Но именно второе стало превалировать в последующие годы. А после Хрущева и вовсе стало устойчивым трендом с признаками ресталинизации. В 1970 году Аверелл Гарриман в беседе признавался, что не удивится, если городу на Волге вернут имя Сталина. Дескать, восстановление исторической топонимики понравится зарубежным военным ветеранам, не осведомленным о деспотизме Сталина. Возможно даже, что это понравится и многим советским гражданам. Почему? Потому что после революционных событий XX съезда правящая партия не сумела предложить деморализованной нации сколь-либо привлекательных слоганов. Но возвращение в общественное сознание позитивного образа Сталина, как и возможные топонимические упражнения с Волгоградом – отнюдь не безобидные экзерсисы. Они, подчеркнул Гарриман, могут стать устойчивым вектором движения от символической топонимики к реальной практике.

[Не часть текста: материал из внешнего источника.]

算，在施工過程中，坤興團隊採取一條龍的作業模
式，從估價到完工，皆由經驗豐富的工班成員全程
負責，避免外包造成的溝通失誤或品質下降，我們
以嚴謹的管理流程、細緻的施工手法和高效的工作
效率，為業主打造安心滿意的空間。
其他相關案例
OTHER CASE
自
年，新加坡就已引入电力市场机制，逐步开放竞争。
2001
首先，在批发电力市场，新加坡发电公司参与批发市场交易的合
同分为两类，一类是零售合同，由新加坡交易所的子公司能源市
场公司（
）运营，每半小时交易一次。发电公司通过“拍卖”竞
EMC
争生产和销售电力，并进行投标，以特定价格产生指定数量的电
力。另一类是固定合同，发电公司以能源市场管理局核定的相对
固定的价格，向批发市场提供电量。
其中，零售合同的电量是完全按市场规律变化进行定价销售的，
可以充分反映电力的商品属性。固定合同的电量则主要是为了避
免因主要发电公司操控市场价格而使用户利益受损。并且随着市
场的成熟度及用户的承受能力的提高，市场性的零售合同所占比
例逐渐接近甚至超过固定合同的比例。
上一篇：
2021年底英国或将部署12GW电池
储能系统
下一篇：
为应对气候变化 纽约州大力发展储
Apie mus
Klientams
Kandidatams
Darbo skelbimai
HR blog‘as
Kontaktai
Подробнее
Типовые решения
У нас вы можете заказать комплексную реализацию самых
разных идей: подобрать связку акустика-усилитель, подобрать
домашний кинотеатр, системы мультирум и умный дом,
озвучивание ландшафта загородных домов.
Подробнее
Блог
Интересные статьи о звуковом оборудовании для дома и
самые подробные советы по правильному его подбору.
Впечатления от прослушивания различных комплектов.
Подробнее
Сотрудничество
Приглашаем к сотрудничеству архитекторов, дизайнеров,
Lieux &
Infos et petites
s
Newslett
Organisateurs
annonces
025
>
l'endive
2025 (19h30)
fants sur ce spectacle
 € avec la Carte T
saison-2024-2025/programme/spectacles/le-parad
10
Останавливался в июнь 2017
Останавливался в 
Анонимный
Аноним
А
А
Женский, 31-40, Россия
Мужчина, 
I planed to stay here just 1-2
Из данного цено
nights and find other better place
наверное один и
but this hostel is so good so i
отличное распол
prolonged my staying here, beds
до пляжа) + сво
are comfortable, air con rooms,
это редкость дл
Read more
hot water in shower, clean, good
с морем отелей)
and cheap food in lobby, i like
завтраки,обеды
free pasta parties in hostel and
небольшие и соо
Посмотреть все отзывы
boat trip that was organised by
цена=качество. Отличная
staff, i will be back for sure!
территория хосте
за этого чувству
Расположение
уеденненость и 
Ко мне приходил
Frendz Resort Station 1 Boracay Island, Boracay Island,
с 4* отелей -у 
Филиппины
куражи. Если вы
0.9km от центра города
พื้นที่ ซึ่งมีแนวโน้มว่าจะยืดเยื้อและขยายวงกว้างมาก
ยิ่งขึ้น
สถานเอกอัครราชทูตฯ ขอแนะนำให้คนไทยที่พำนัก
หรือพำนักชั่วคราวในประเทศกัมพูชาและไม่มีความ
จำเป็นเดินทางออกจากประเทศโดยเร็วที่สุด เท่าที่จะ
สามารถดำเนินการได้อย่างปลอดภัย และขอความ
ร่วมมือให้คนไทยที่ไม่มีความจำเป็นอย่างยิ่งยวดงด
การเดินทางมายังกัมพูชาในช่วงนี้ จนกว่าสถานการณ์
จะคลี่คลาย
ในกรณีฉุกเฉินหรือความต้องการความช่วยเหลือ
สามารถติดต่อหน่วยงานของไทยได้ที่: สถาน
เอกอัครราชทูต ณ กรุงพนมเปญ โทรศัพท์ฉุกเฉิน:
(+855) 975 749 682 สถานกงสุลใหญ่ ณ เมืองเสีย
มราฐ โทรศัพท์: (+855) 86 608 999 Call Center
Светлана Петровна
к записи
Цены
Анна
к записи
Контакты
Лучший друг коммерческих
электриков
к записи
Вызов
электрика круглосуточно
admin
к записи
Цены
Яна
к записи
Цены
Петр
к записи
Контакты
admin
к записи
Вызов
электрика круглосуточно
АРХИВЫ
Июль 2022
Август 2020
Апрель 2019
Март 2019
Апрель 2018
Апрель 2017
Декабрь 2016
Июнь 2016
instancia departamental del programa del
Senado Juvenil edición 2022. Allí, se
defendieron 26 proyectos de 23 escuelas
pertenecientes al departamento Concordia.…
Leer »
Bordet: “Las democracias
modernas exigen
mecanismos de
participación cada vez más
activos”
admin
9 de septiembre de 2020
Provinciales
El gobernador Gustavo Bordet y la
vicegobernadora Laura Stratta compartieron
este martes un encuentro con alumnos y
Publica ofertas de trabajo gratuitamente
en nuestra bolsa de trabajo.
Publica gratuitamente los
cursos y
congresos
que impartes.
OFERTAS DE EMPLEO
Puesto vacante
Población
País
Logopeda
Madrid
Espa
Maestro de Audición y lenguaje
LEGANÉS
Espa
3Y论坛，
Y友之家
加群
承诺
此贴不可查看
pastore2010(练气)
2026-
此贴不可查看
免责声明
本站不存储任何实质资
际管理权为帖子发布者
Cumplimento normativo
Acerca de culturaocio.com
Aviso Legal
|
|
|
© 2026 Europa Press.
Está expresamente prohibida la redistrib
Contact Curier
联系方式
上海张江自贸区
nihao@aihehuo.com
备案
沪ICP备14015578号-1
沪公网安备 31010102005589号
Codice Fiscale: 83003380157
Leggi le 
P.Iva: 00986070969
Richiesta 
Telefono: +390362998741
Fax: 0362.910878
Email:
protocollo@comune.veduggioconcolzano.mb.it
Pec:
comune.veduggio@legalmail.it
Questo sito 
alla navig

Разумеется, тогда в Москву ушло лишь поздравление Гарримана, его воспоминания об американо-советском боевом братстве и пожелания успехов советскому народу. Его размышления о возможной ресталинизации показались тогда абстрактными и лишенными перспектив.
России не нужны пророки не в собственном отечестве. Но примечательные новеллы в предлагаемой сегодня обществу идеологической повестке дня, похоже, актуализируют записи давних лет.
...При прощании экс-посол, только что вернувшийся из Парижа, где возглавлял делегацию США на переговорах с представителями Ханоя о прекращении войны во Вьетнаме, вспомнил такой московский эпизод. Как-то он признался Сталину, что вообще-то он впервые посетил Россию без визы и даже без паспорта. Встретив недоуменный взгляд Сталина, гость поторопился пояснить, что это произошло еще до революции. Когда восьмилетний Аверелл сопровождал отца в деловой поездке по Аляске, они ненароком оказались на российском побережье, где с восторгом были встречены сибирскими эскимосами. В ответ Сталин вроде как бы пошутил, что сегодня такие шутки с властью не пройдут.